Retrato da Mulher no Sector Cooperativo Português

Confagri 20 Jul 2021

O artigo divulgado aqui é parte integrante da última edição da Revista Espaço Rural da CONFAGRI.

Excerto do artigo.

Na sequência do Estudo divulgado pela CASES referido anteriormente, a CONFAGRI entendeu por bem recolher testemunhos de algumas das mulheres que desempenham cargos de Presidente e Gestora/Diretora-Geral no Universo do Sector Cooperativo ligado à CONFAGRI, e que têm desenvolvido, ao longo dos anos, um trabalho de grande destaque em prol do sector e das suas respetivas Instituições, deixando a opinião, na primeira pessoa, e dando um rosto, a alguns destes casos.

Nesse sentido, iremos apresentar de seguida o testemunho de Celeste Patrocínio, Presidente da Adega Cooperativa de Ponte de Lima, de Manuela Ferreira, Presidente da Cooperativa Agrícola da Anadia, de Margarida Furtado, Diretora-Geral da Cooperativa Agrícola de Barcelos, de Filomena Coelho, Gestora da Cooperativa Agrícola do Bebedouro, de Maria da Guia – Gestora da Cooperativa Beira Central e de Patrícia Fernandes, Gestora da Cooperativa Agro-Pecuária dos Agricultores de Mangualde, a quem agradecemos toda a colaboração e disponibilidade demonstrada para com esta iniciativa levada a cabo pela Revista Espaço Rural da CONFAGRI.

Como encara o Cooperativismo e o que significa para si desempenhar funções no Sector Cooperativo Agrícola?

Celeste Patrocínio – Com otimismo, mas também com alguma preocupação. Sobre o papel crucial das Cooperativas no desenvolvimento económico e social há
estudos aprofundados e trabalhos realizados por investigadores e especialistas de reconhecido mérito e elevada competência, nomeadamente no âmbito da CONFAGRI.

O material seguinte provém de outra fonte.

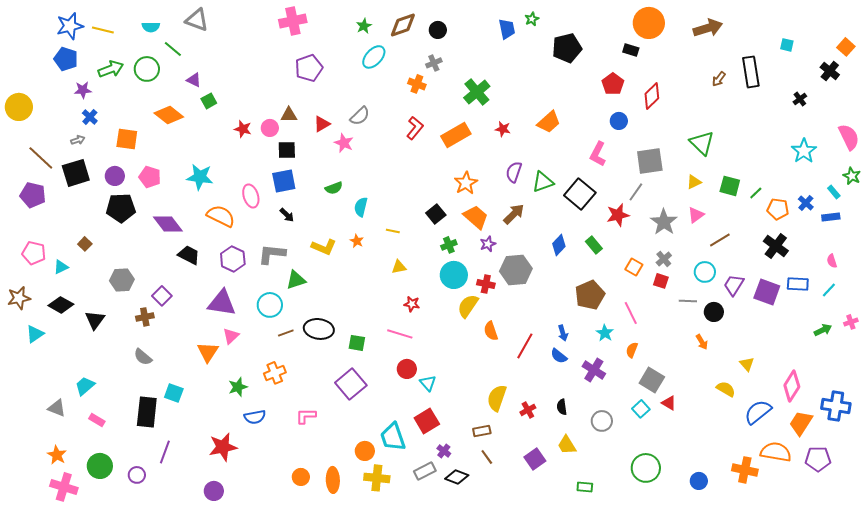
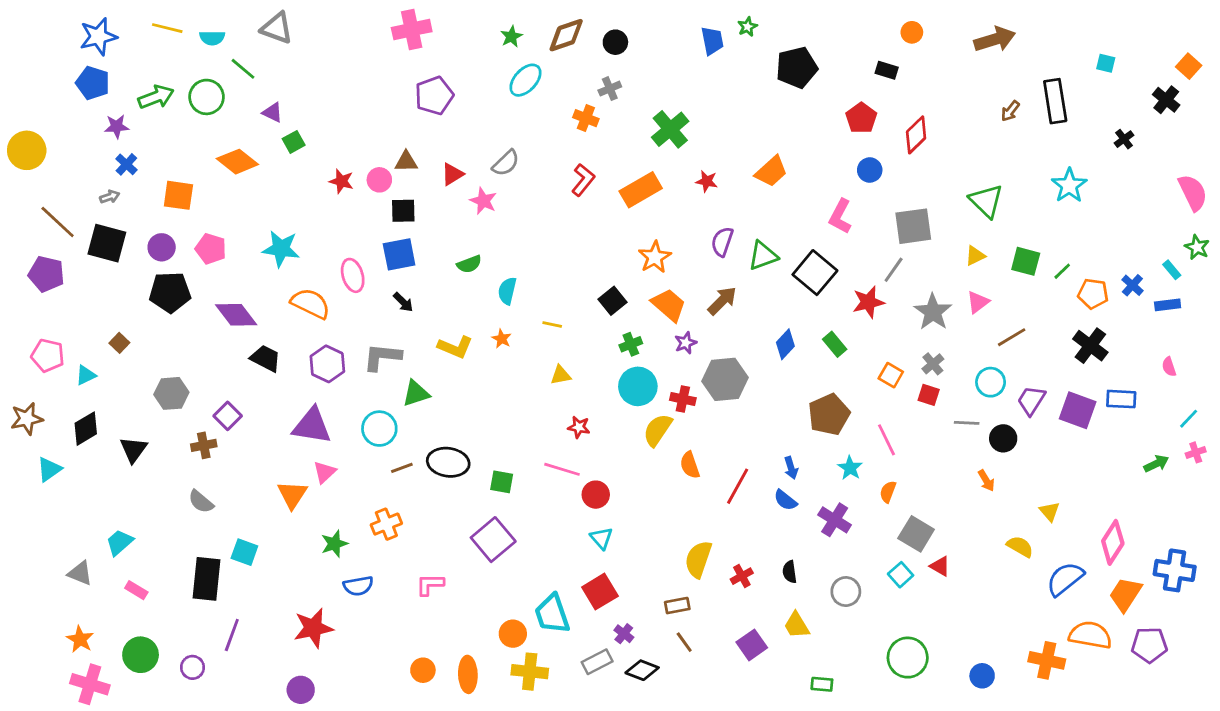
orange circle: (649, 23) -> (912, 32), size x0.5
yellow line: (103, 30) -> (167, 28), moved
cyan star: (804, 151) -> (1069, 185), moved
black square: (76, 173) -> (107, 243), turned 32
cyan line: (829, 290) -> (1189, 419), moved
black diamond: (61, 305) -> (86, 429), turned -60
red circle: (407, 369) -> (596, 495), moved

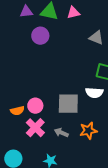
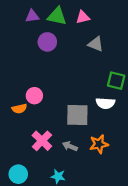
gray triangle: (96, 38) -> (96, 44), moved
pink circle: (35, 106) -> (34, 96), moved
orange semicircle: (17, 111) -> (19, 109), moved

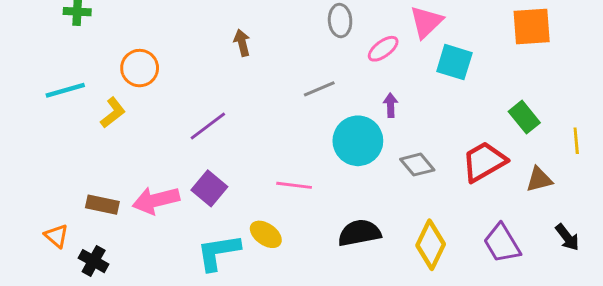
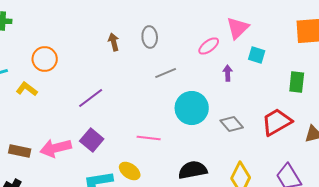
gray ellipse: (340, 21) -> (150, 37), moved
cyan square: (454, 62) -> (257, 55), size x0.7
purple arrow: (391, 105) -> (228, 73), moved
yellow L-shape: (113, 113) -> (27, 89), turned -105
green rectangle: (524, 117) -> (297, 82), moved, turned 45

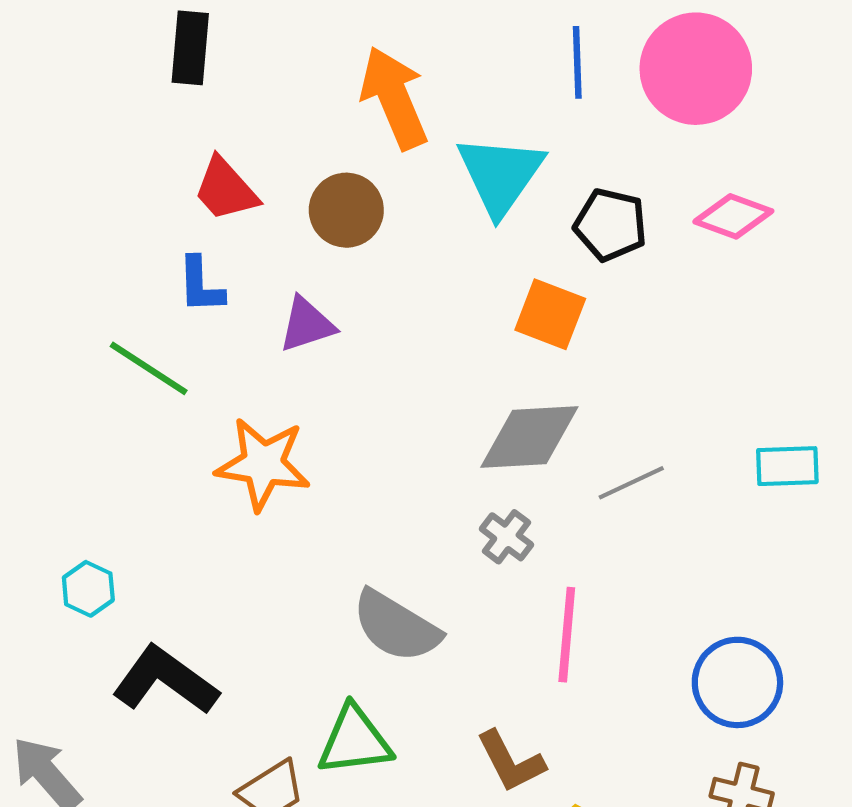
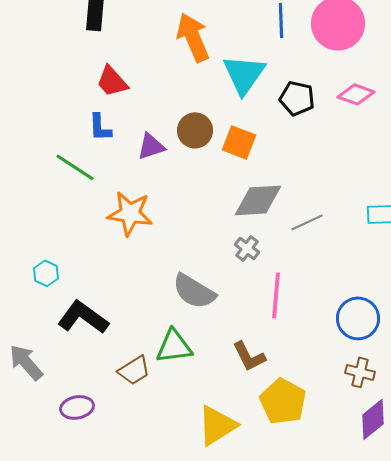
brown circle: (346, 210) -> (195, 130), moved
orange square: (550, 314) -> (239, 142), moved

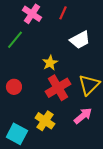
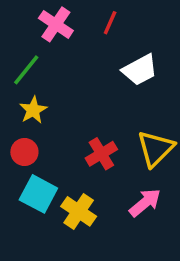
yellow star: (50, 63) -> (33, 110), moved
red cross: (58, 88) -> (101, 154), size x0.7
cyan square: (17, 134) -> (38, 194), moved

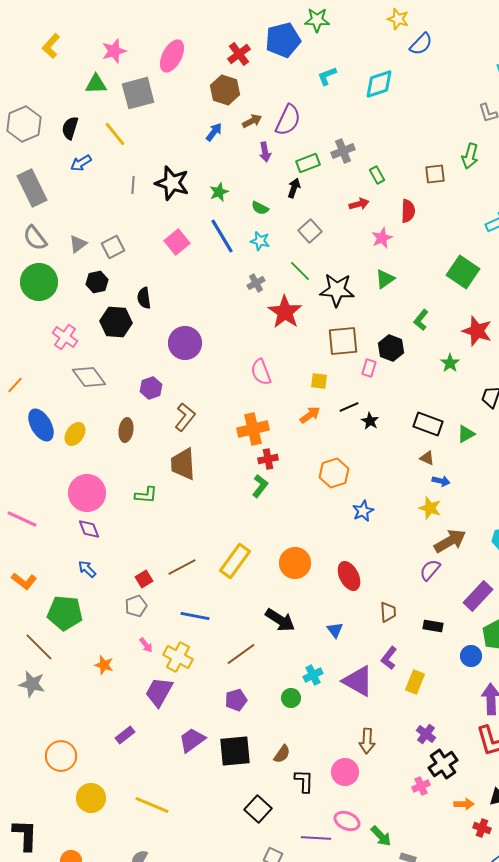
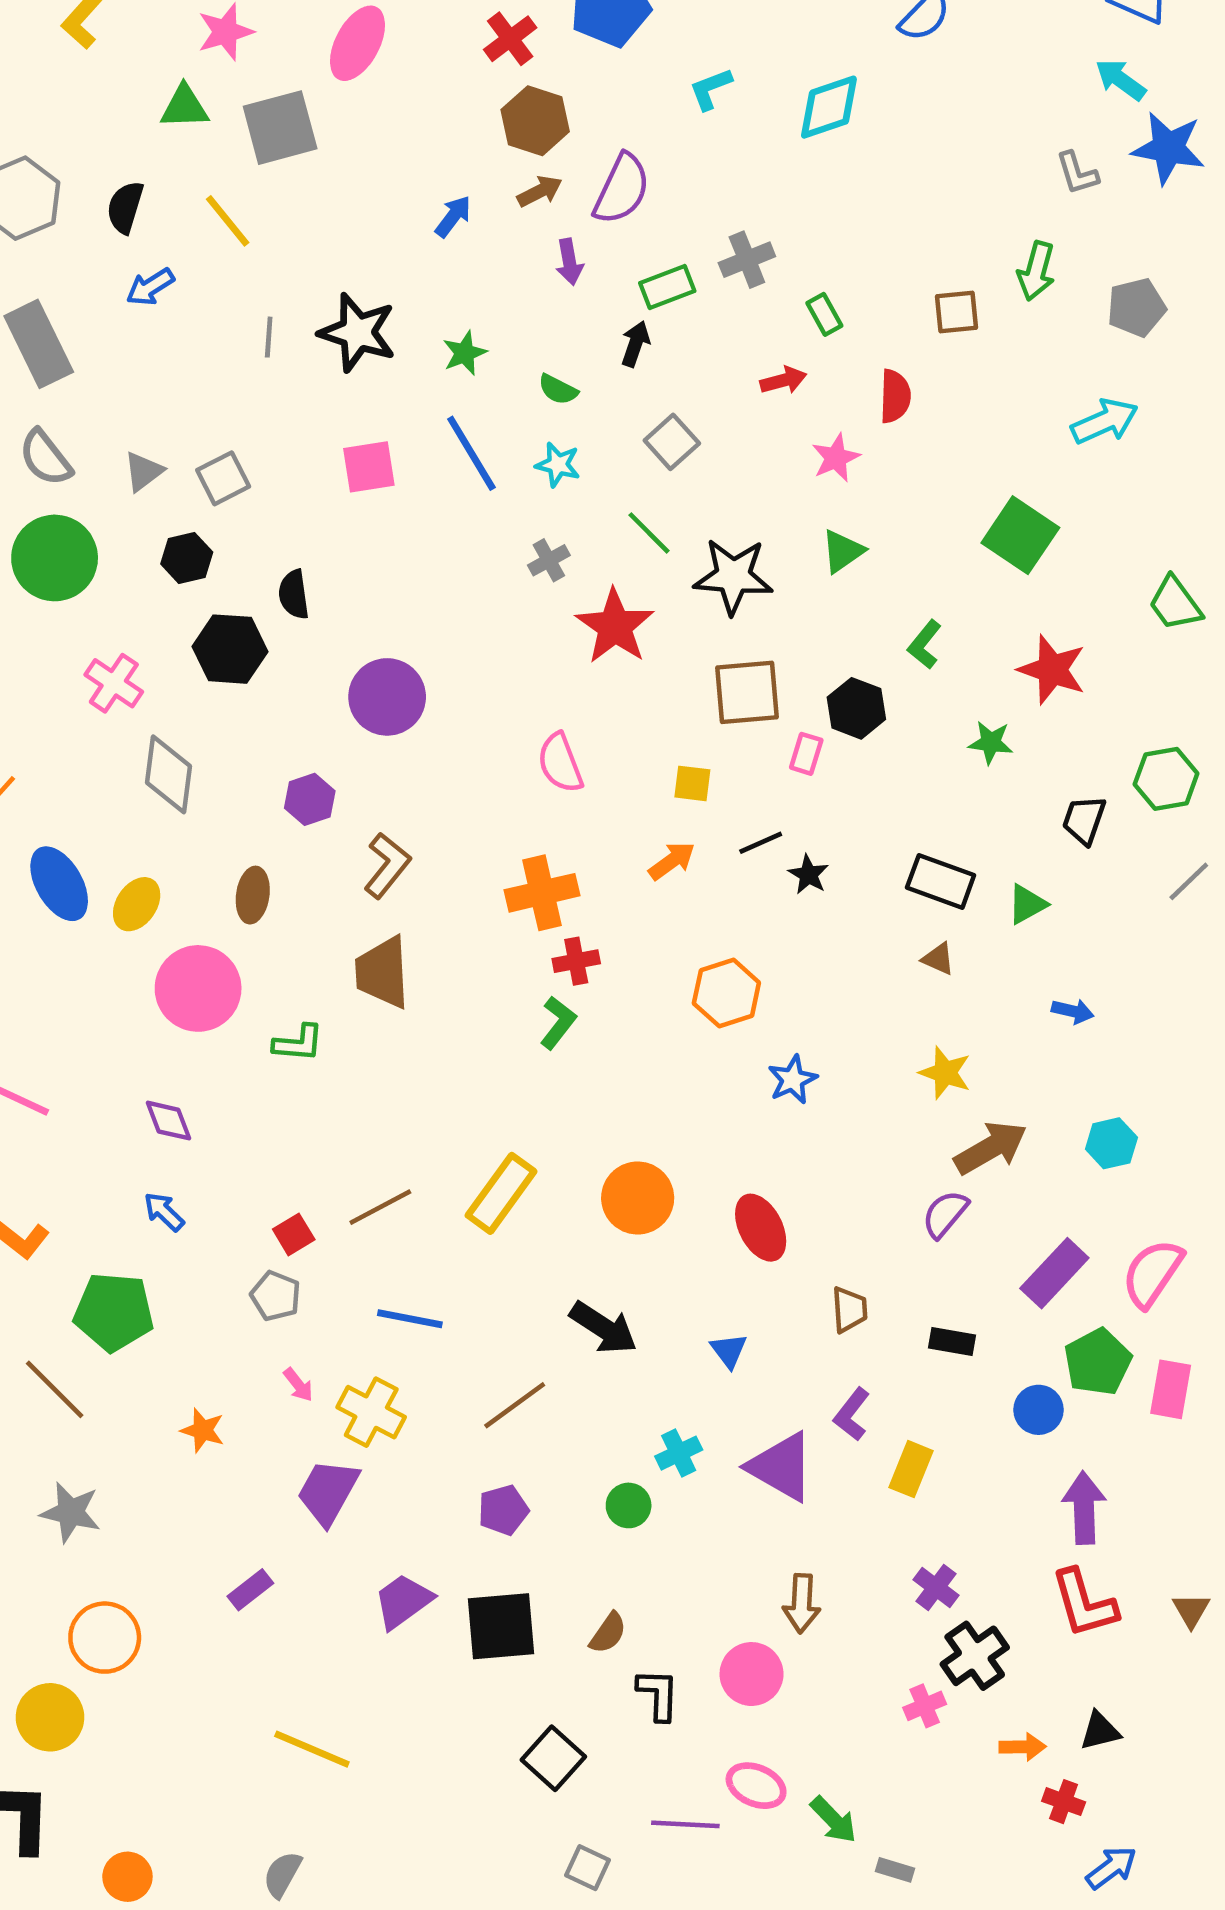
brown hexagon: (225, 90) -> (535, 121), moved
pink square: (177, 242) -> (369, 467), turned 30
green star: (450, 363) -> (991, 742), turned -30
gray diamond: (89, 377) -> (168, 774), turned 44
blue arrow: (441, 481) -> (1073, 1011), moved
pink circle: (87, 493) -> (198, 988), moved
gray pentagon: (136, 606) -> (276, 1296), turned -30
gray star: (32, 684) -> (71, 1512), moved
yellow circle: (91, 798) -> (50, 1717), moved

Manuela Ferreira – Tem sido com enorme orgulho que tenho vindo a desempenhar, há já vários anos, funções de Presidente da Direção na Cooperativa Agrícola de Anadia. Tem sido para mim uma experiência bastante enriquecedora a vários níveis.

Margarida Furtado – O Cooperativismo é um sistema organizativo capaz de ligar a economia e a sociedade como formas de evolução humana. No Cooperativismo há espaço para todos, independentemente das ideias de cada um. Respira-se tolerância e respeito pela liberdade individual.

Filomena Coelho – A pequena agricultura de subsistência dos anos 50 e 60 padecia de inúmeros males, e juntar estas pequenas e pobres iniciativas numa Organização Cooperativa, foi a melhor forma de dar força e visibilidade a este meio rural e ajudar a resolver as profundas debilidades das famílias.

Maria da Guia – Vejo o Cooperativismo, como uma ideologia muito bem “meditada” em 1844 pelos Pioneiros de Rochedalle em plena revolução industrial, onde perceberam que unidos conseguiam obter mais benefícios. Já nessa data faziam parte dos 28 pioneiros algumas mulheres.

Patrícia Fernandes – O Sector Cooperativo Agrícola tem tido a capacidade de se reinventar, tornando evidente que, juntos, um pequeno grupo de produtores pode ganhar escala, organização e capacidade negocial, projetando assim uma força maior à suas produções.